Only days after they announced their pending resignation, Aluminij d.d. Mostar’s management said the entirety of the plant’s remaining workforce will be laid off.
On Tuesday domestic media reported upon the move, which will soon leave 362 workers jobless. Management went on to say that employees would have varied notice periods so that the plant could work through a backlog prior to closing.
Aluminij opted to wait until 2019’s last day to announce layoffs in order to allow all those losing their jobs to receive severance pay. Per local media, many of those laid off this week would be back at work by month’s end on new work contracts in the high-voltage and high-voltage maintenance field.
Despite the layoffs, management says it is continuing negotiations with a conglomerate of Israeli and Chinese investors consisting of China Machinery Engineering Corporation (CMEC), and China Non-Ferrous Metal Industry’s Foreign Engineering & Construction, and headed up by M.T. Abraham Group of Tel Aviv.
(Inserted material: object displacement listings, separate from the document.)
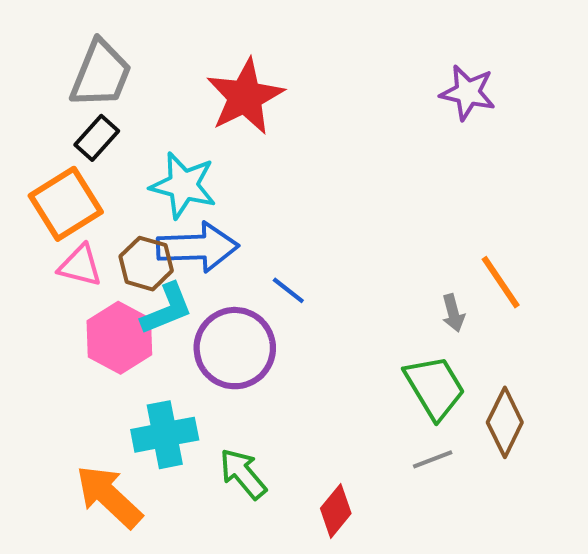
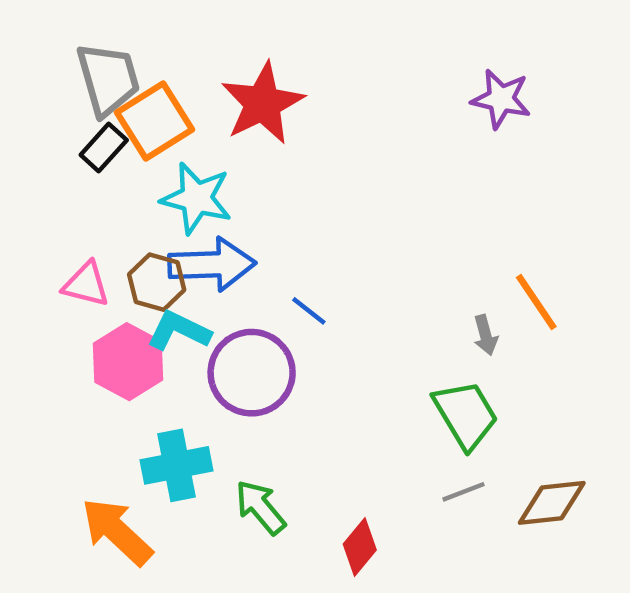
gray trapezoid: (101, 74) -> (108, 79), turned -38
orange square: (66, 204) -> (154, 121), moved
cyan L-shape: (167, 309) -> (179, 331), turned -132
brown diamond: (505, 422) -> (552, 503), moved, turned 58

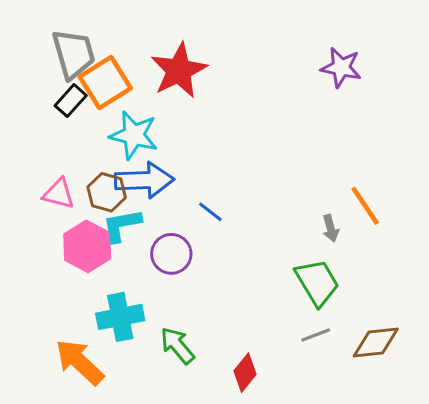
cyan L-shape: (179, 331) -> (122, 225), turned -36
purple circle: (252, 373) -> (171, 254), size x0.7

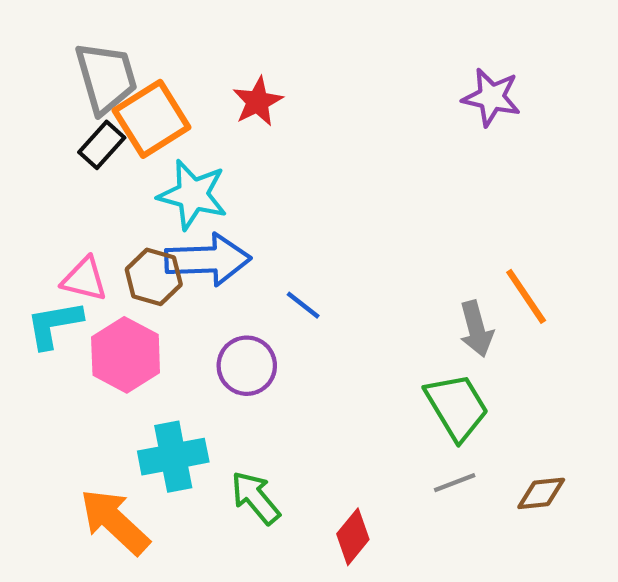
red star: (179, 71) -> (258, 102), size x0.6
cyan L-shape: (122, 225) -> (54, 325), moved
gray arrow: (331, 228) -> (476, 329), size x1.4
brown diamond: (376, 343) -> (541, 493), size x0.7

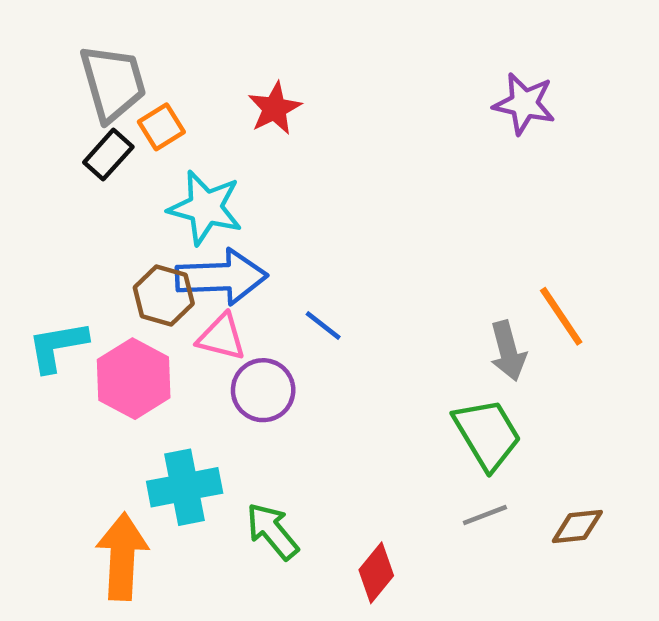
orange square: (152, 119) -> (161, 127), size x0.6
pink triangle: (84, 279) -> (222, 337), moved
orange arrow: (115, 522) -> (122, 557), turned 50

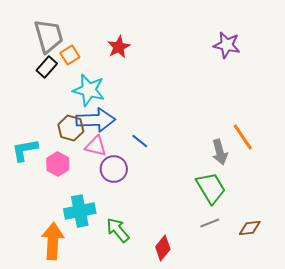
pink hexagon: (134, 379) -> (58, 164), size x0.7

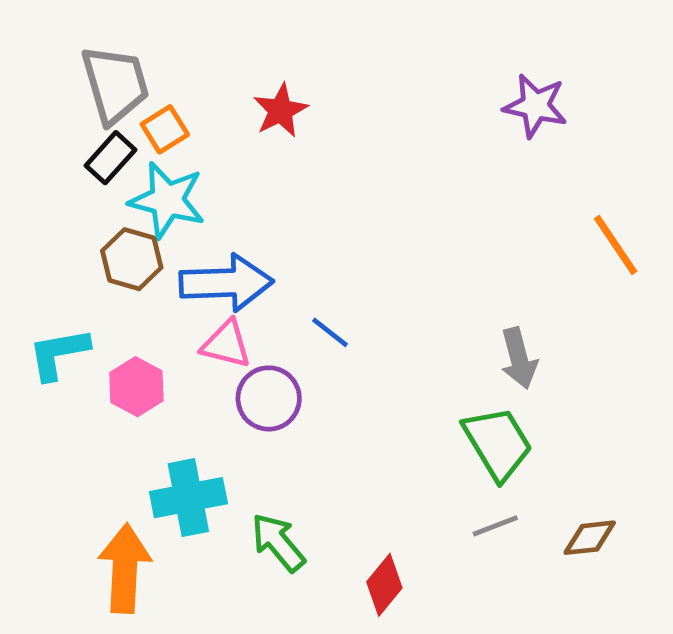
cyan star: (89, 90) -> (167, 200), moved
brown hexagon: (71, 128) -> (132, 259), moved
orange line: (243, 137) -> (616, 245), moved

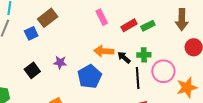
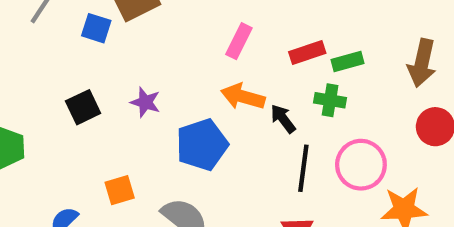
pink rectangle: (102, 17) -> (239, 41), moved, turned 42
blue square: (31, 33) -> (96, 28), turned 32
green cross: (144, 55) -> (330, 100), moved

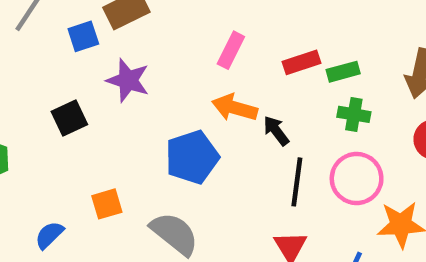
blue square: (96, 28) -> (83, 36), turned -36
green cross: (330, 100) -> (354, 114), moved
purple star: (145, 102) -> (128, 80), moved, size x1.4

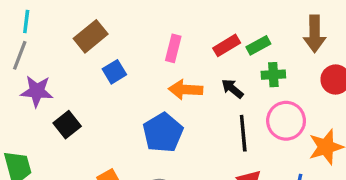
blue square: (83, 36) -> (114, 72), moved
purple star: (128, 80) -> (37, 91), moved
black arrow: (276, 131) -> (232, 89), moved

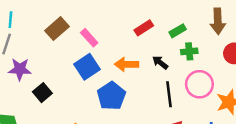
red rectangle: (227, 45) -> (144, 28), moved
pink rectangle: (173, 48) -> (89, 38), moved, turned -54
blue square: (114, 72) -> (87, 67), moved, size x1.5

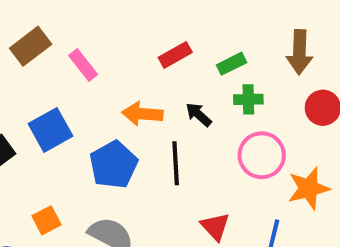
blue square: (87, 67) -> (50, 130), moved
black line: (169, 94) -> (176, 163), moved

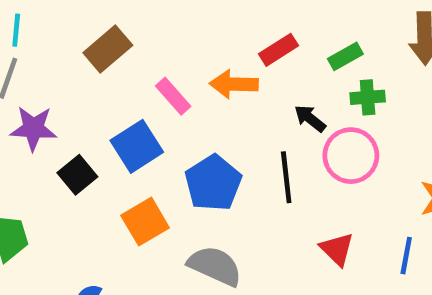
pink rectangle: (83, 65) -> (173, 96), moved
orange arrow: (142, 114) -> (234, 84), moved
pink circle: (262, 155) -> (351, 156), moved
orange square: (47, 220) -> (145, 222), moved, size x1.4

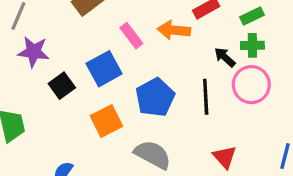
green cross: (368, 97) -> (252, 45), moved
red triangle: (337, 249) -> (225, 157), moved

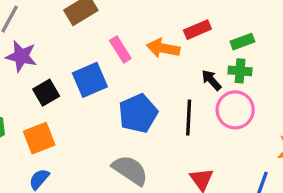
orange square: (106, 121) -> (39, 138), moved

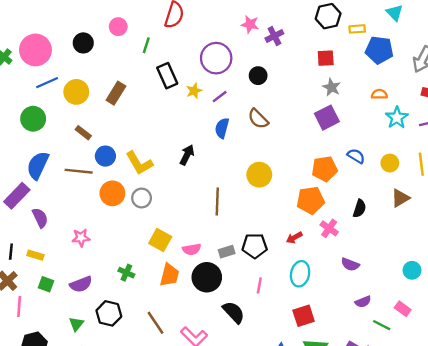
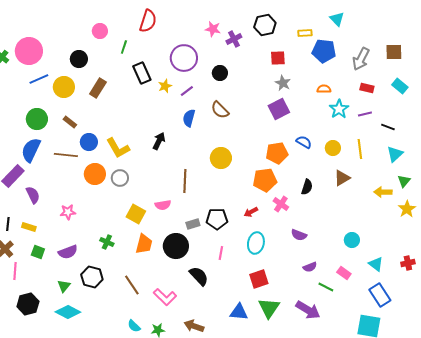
black hexagon: (328, 16) -> (265, 25), moved
black circle: (83, 43) -> (79, 59), moved
green circle: (33, 119) -> (37, 119), moved
pink semicircle: (192, 249) -> (163, 205), moved

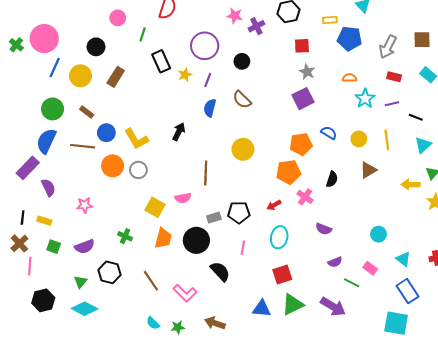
blue line: (39, 79) -> (55, 68), turned -42
purple line: (187, 91) -> (208, 80), turned -32
green triangle: (269, 308) -> (293, 305), turned 30

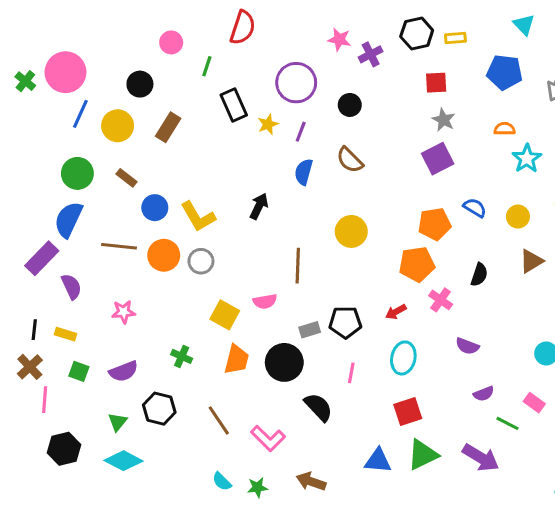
yellow rectangle: (330, 20) -> (455, 38), moved
brown line: (83, 146) -> (119, 246), moved

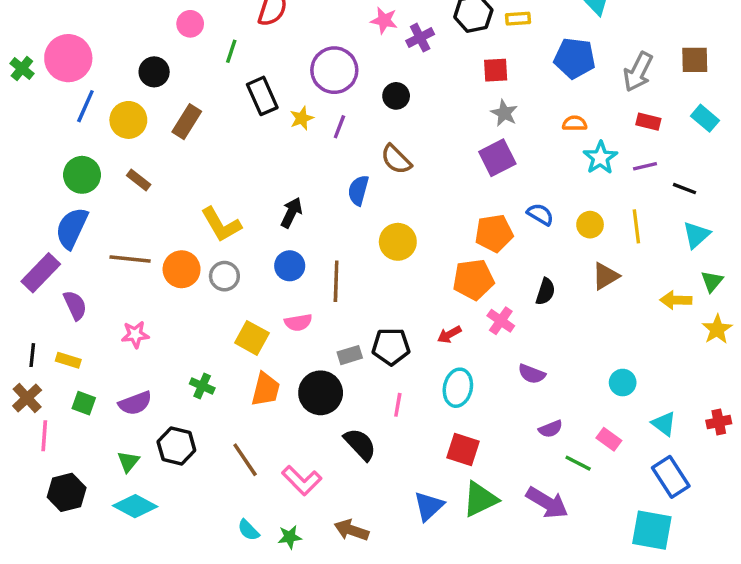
blue semicircle: (304, 172) -> (358, 190), moved
blue circle: (155, 208) -> (290, 266), moved
red square: (408, 412) -> (463, 449), turned 36
blue triangle: (378, 461) -> (429, 506), turned -48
The consortium’s latest deal was delivered in September, but the government did not find it palatable due to requirements for subsidized power and debt payment assistance from local governments.
The smelter was shuttered this summer as a result of the skyrocketing debt, which was largely the product of the high cost of power and alumina. To date the firm’s estimated debt totals US$216.5 million, and Bosnian authorities are reportedly investigating the plant’s financial operations.
Management opted to idle the plant after a search for a strategic partnership yielded nothing and takeover talks with London commodity trader Glencore and other possible investors fell through.
Currently the autonomous Bosniak-Croat Federation is the plant’s single biggest owner, having a 44-percent stake in it. The Croation government holds another 12 percent, with smaller individual shareholders owning the remaining 44 percent.